Es el caso de Vilassar de Dalt, donde este hecho podría costarle muy caro a su alcaldesa, Carola Llauró, y también a su antecesor, que también colgó propaganda secesionista en la fachada del consistorio.
Hace unas semanas absolvieron a tres miembros de las autodenominadas brigadas de limpieza por dañar la pancarta a favor de los presos que había en el balcón del ayuntamiento al intentar descolgarla la madrugada del 28 de julio del año pasado.

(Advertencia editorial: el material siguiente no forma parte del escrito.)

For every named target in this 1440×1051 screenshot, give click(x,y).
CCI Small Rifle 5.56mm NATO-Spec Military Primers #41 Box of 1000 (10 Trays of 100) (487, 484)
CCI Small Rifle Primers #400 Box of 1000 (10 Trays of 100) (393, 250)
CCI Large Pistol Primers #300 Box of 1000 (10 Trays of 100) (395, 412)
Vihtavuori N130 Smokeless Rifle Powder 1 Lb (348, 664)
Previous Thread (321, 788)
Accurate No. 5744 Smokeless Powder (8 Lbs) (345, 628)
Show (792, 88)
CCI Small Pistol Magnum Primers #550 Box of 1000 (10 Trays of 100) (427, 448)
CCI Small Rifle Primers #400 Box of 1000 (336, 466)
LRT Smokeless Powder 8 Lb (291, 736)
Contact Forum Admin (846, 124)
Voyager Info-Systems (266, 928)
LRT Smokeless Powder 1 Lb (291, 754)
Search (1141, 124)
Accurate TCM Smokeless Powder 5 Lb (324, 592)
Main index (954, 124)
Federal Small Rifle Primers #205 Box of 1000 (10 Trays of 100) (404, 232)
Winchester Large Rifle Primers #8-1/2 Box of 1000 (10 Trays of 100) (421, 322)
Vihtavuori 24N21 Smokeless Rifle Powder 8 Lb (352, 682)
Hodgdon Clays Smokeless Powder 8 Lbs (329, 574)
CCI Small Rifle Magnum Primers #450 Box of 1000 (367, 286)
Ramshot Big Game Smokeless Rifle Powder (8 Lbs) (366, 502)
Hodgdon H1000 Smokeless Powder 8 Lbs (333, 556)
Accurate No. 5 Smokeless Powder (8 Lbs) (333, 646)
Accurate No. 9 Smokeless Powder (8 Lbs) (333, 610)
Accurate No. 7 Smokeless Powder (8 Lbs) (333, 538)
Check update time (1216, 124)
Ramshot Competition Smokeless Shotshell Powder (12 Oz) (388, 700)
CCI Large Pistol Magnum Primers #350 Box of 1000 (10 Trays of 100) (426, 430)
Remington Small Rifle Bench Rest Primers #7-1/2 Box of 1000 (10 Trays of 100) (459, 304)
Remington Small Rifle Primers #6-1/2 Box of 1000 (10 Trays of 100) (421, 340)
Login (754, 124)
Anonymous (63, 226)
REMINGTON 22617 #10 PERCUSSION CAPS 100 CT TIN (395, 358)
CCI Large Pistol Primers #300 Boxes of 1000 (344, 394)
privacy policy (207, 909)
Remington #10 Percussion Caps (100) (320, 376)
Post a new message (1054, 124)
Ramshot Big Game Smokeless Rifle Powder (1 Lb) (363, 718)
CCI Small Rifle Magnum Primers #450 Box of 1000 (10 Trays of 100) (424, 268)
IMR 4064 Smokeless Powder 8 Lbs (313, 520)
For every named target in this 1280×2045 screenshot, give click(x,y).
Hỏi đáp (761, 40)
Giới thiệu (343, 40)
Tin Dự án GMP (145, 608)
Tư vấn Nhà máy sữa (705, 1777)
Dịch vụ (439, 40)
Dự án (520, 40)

Estos constitucionalistas fueron denunciados ante los Mossos por la propia alcaldesa que reconoció ante el juez que que cuando ella tomó posesión del cargo hace casi un año ya estaba colgada, y que al ver que se rompió decidieron comprar otra, con un coste de 242 euros.
El juzgado ha atendido las peticiones de los abogados de los procesados de deducir testimonio de la declaración de la alcaldesa ya que considera que existe un «indicio» que debe ser investigado de que la pancarta se pagó con fondos públicos cuando el anterior alcalde estaba en el cargo.
Además, también hay «indicios más claros» de que la alcaldesa denunciante adquirió una nueva pancarta al romperse la anterior, lo que podría suponer un presunto delito de malversación al usarse fondos públicos para esta compra «sin autorización del pleno» municipal.